1. The world limits inclinations with each revolution. I have learned to interpret what happens only as I write*. There’s more to live without than there is to get inside. I have come to understand others unclearly, sometimes halfheartedly, rarely boldly, but I know that laughing is our common ground. And so this is my essay of the wonders of life. Each sentence seems its own aphorism, a particle afloat humming in harmony with the others.
* Given my long interest in the possibilities for computers to mimic or create new texts in a writer's style (especially mine), it is perhaps no surprise that I would find Botnik's Predictive Writer (http://botnik.org/apps/writer/) utterly fascinating. Although the way it works is less magical than I had hoped, it nevertheless does make interesting sentences. I have uploaded the full text of my two books, and the software creates a predictive keyboard much like the one on a smartphone, but with twenty-eight suggestions instead of three. I "wrote" these essayistic vignettes using the computer's recommendations, selecting words that make some kind of sense together. The product is a kind of android: part human part machine.
2. In Uruguay, where I have always found myself awakened, unknowing, I began to believe that ideas collaborate*. Whether the world laughs heartily or skeletons understand the laughing, I realize that I think more than before. So does Jerome, who assures us that death is being, just as birds are unbounded. We have always felt that existence is a strange amorphous miracle that means everything. Then all material against this backdrop is like a weaver's heart: a kind of gossamer realization that what we observe is not nature but a reassignment of letters across town.

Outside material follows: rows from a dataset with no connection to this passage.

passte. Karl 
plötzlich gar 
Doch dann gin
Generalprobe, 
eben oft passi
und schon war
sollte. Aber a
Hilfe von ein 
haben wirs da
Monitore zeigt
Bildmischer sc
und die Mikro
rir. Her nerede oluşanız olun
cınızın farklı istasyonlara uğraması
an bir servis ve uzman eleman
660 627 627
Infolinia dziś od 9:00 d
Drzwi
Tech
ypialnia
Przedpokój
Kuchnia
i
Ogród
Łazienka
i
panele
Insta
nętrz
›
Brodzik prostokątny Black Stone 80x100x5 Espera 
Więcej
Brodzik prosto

* Bakhtin, The Dialogic Imagination: “Language, for the individual consciousness, lies on the borderline between oneself and the other. The word in language is half someone else's. It becomes 'one's own' only when the speaker populates it with his own intention, his own accent, when he appropriates the word, adapting it to his own semantic and expressive intention. Prior to his moment of appropriation, the word does not exist in a neutral and impersonal language (it is not, after all, out of a dictionary that the speaker gets his words!), but rather it exists in other people's mouths, in other people's contexts, serving other people's intentions: it is from there that one must take the word, and make it one's own.” And if the speaker is half machine? Or if the basket from which one chooses words is not quite a dictionary but a probability engine?

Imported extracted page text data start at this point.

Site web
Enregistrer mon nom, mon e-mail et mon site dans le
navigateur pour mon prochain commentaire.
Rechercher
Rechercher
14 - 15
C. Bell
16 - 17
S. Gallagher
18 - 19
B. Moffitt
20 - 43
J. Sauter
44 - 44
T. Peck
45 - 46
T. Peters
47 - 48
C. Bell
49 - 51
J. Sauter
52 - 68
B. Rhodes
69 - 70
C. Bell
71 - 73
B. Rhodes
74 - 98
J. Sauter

3. That was almost nothing, but even now only my mind will hang memories to give this essay alleyways of contemplation. Still I know through portals of subversion and decay*, indirectly, the semblance of a moment. Pick a day when you were contained entirely within two planes: the vicious and the domestic. When you compare yourself now to pictures of injustice, who were you? How can we know? From somewhere else the minutes recreate faulty obstacles.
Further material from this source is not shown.